Task description -> With pictures excluded, copy word for word the lines in the data below from the line containing "przyciąga uwagę, podczas" through the line containing "создавать альтернативные версии".

Dataset content ->
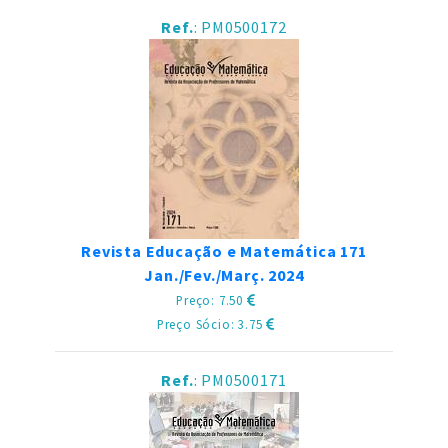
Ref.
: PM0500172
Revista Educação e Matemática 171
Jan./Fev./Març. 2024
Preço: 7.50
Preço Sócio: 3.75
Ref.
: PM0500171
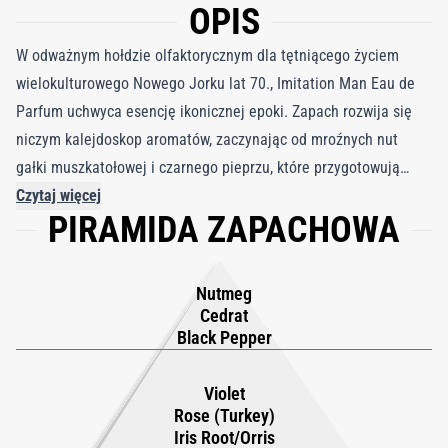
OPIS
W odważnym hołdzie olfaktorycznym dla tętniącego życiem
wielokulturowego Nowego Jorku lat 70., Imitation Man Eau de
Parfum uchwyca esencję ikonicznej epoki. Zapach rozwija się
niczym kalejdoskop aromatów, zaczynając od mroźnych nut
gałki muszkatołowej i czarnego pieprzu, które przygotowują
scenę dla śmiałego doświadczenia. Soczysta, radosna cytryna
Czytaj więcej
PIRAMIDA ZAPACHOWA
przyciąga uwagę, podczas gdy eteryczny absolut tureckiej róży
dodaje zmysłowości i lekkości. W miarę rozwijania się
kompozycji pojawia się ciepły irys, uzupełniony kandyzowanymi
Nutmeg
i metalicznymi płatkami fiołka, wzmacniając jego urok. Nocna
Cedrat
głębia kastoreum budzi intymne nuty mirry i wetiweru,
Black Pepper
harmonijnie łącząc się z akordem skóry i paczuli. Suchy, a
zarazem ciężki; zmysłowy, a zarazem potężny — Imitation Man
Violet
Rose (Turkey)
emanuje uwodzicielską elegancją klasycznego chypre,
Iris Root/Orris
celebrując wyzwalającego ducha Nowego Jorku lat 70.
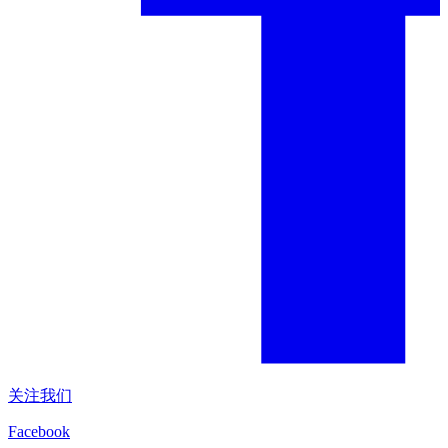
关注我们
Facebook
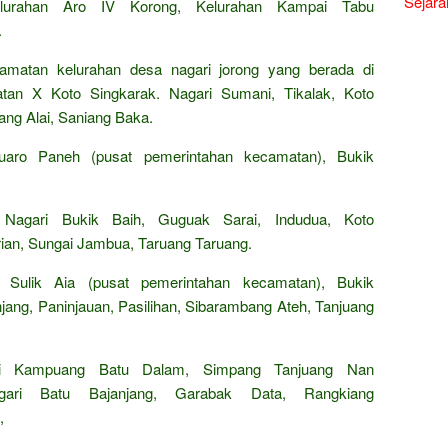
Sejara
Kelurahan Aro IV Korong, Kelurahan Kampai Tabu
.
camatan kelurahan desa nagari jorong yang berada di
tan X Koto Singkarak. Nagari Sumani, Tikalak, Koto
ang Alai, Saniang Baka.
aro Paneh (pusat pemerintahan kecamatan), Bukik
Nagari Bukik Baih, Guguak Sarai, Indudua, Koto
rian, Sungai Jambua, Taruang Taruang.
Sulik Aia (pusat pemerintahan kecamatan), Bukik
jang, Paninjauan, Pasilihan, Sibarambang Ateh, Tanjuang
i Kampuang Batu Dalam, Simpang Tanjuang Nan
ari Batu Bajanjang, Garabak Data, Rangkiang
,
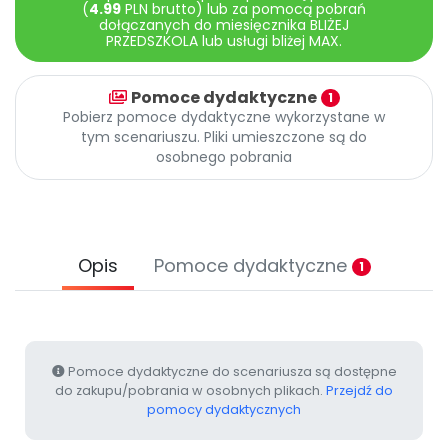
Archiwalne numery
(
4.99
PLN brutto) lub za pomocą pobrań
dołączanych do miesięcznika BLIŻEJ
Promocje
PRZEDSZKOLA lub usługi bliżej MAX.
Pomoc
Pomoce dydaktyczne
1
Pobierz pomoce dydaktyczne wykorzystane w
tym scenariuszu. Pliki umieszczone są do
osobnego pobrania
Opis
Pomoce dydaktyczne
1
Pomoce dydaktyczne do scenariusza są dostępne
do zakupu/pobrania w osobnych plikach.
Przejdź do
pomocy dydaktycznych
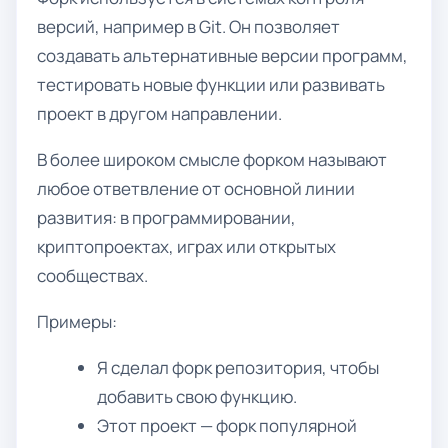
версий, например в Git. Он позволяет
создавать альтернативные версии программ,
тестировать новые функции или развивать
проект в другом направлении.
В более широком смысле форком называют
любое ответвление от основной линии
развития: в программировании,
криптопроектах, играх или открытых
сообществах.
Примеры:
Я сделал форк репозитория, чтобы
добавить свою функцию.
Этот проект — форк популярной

---

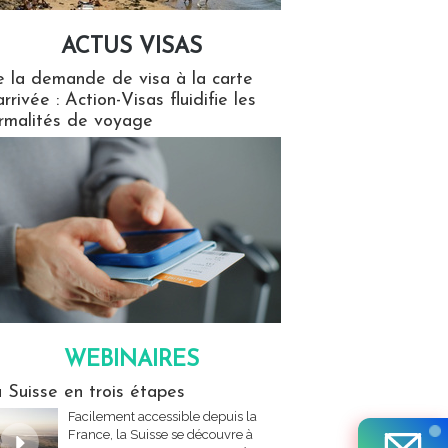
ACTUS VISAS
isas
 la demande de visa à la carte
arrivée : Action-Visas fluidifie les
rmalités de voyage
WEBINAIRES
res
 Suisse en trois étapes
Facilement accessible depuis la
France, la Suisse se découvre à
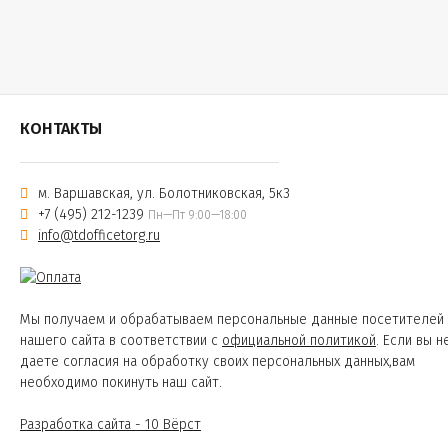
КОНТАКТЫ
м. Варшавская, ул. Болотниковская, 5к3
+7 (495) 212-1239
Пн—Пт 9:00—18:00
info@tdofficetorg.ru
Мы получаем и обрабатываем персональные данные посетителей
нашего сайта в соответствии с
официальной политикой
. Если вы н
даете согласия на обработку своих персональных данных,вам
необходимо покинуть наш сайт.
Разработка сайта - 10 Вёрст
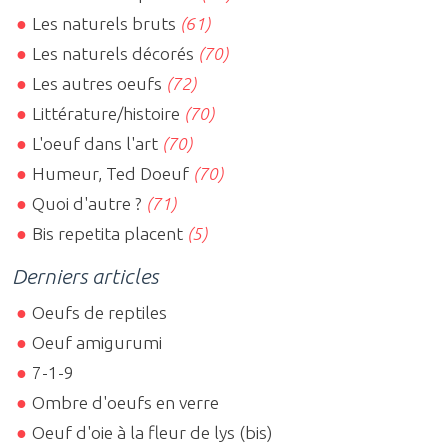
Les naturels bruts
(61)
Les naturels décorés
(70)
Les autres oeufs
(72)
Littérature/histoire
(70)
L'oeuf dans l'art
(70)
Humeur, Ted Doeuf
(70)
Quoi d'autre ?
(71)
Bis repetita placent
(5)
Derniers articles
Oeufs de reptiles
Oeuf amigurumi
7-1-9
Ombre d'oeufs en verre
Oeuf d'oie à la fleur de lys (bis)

Reply ->
przyciąga uwagę, podczas gdy eteryczny absolut tureckiej róży
dodaje zmysłowości i lekkości. W miarę rozwijania się
kompozycji pojawia się ciepły irys, uzupełniony kandyzowanymi
Nutmeg
i metalicznymi płatkami fiołka, wzmacniając jego urok. Nocna
Cedrat
głębia kastoreum budzi intymne nuty mirry i wetiweru,
Black Pepper
harmonijnie łącząc się z akordem skóry i paczuli. Suchy, a
zarazem ciężki; zmysłowy, a zarazem potężny — Imitation Man
Violet
Rose (Turkey)
emanuje uwodzicielską elegancją klasycznego chypre,
Iris Root/Orris
celebrując wyzwalającego ducha Nowego Jorku lat 70.
关注我们
Facebook
Sejara
Kelurahan Aro IV Korong, Kelurahan Kampai Tabu
.
camatan kelurahan desa nagari jorong yang berada di
tan X Koto Singkarak. Nagari Sumani, Tikalak, Koto
ang Alai, Saniang Baka.
aro Paneh (pusat pemerintahan kecamatan), Bukik
Nagari Bukik Baih, Guguak Sarai, Indudua, Koto
rian, Sungai Jambua, Taruang Taruang.
Sulik Aia (pusat pemerintahan kecamatan), Bukik
jang, Paninjauan, Pasilihan, Sibarambang Ateh, Tanjuang
i Kampuang Batu Dalam, Simpang Tanjuang Nan
ari Batu Bajanjang, Garabak Data, Rangkiang
,
Archiwalne numery
(
4.99
PLN brutto) lub za pomocą pobrań
dołączanych do miesięcznika BLIŻEJ
Promocje
PRZEDSZKOLA lub usługi bliżej MAX.
Pomoc
Pomoce dydaktyczne
1
Pobierz pomoce dydaktyczne wykorzystane w
tym scenariuszu. Pliki umieszczone są do
osobnego pobrania
Opis
Pomoce dydaktyczne
1
Pomoce dydaktyczne do scenariusza są dostępne
do zakupu/pobrania w osobnych plikach.
Przejdź do
pomocy dydaktycznych
версий, например в Git. Он позволяет
создавать альтернативные версии программ,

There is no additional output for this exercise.